(Dataset items)
:::::
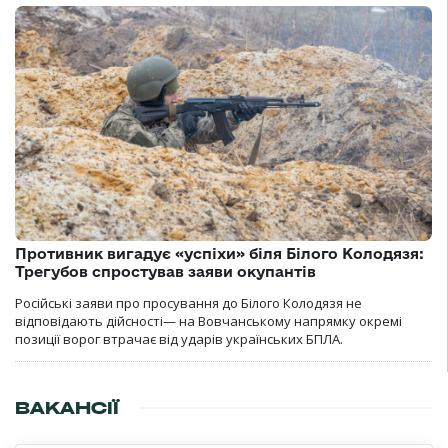
Противник вигадує «успіхи» біля Білого Колодязя:
Трегубов спростував заяви окупантів
Російські заяви про просування до Білого Колодязя не
відповідають дійсності— на Вовчанському напрямку окремі
позиції ворог втрачає від ударів українських БПЛА.
ВАКАНСІЇ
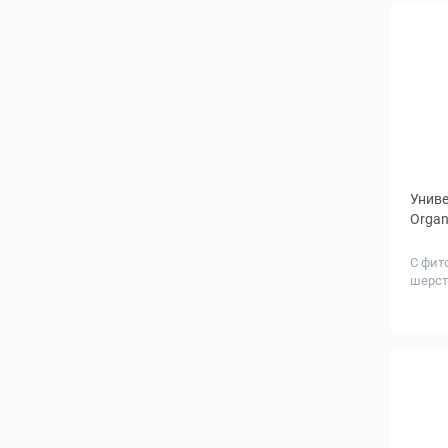
Униве
Organ
С фит
шерст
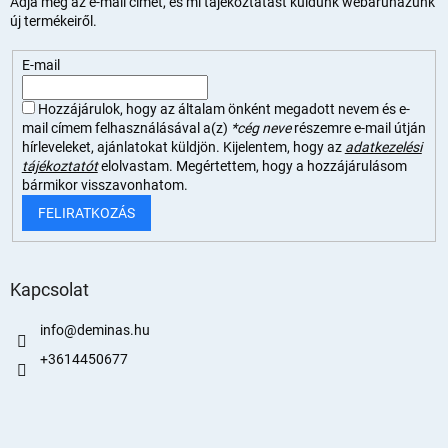
Adja meg az e-mail címét, és mi tájékoztatást küldünk webáruházunk
új termékeiről.
E-mail
Hozzájárulok, hogy az általam önként megadott nevem és e-
mail címem felhasználásával a(z)
*cég neve
részemre e-mail útján
hírleveleket, ajánlatokat küldjön. Kijelentem, hogy az
adatkezelési
tájékoztatót
elolvastam. Megértettem, hogy a hozzájárulásom
bármikor visszavonhatom.
FELIRATKOZÁS
Kapcsolat
info
@
deminas.hu
+3614450677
:::::
- [About this exercise]:
Word-for-word repeat, images excluded: return all the data.

- [Task answer]:
Противник вигадує «успіхи» біля Білого Колодязя:
Трегубов спростував заяви окупантів
Російські заяви про просування до Білого Колодязя не
відповідають дійсності— на Вовчанському напрямку окремі
позиції ворог втрачає від ударів українських БПЛА.
ВАКАНСІЇ
Униве
Organ
С фит
шерст
Adja meg az e-mail címét, és mi tájékoztatást küldünk webáruházunk
új termékeiről.
E-mail
Hozzájárulok, hogy az általam önként megadott nevem és e-
mail címem felhasználásával a(z)
*cég neve
részemre e-mail útján
hírleveleket, ajánlatokat küldjön. Kijelentem, hogy az
adatkezelési
tájékoztatót
elolvastam. Megértettem, hogy a hozzájárulásom
bármikor visszavonhatom.
FELIRATKOZÁS
Kapcsolat
info
@
deminas.hu
+3614450677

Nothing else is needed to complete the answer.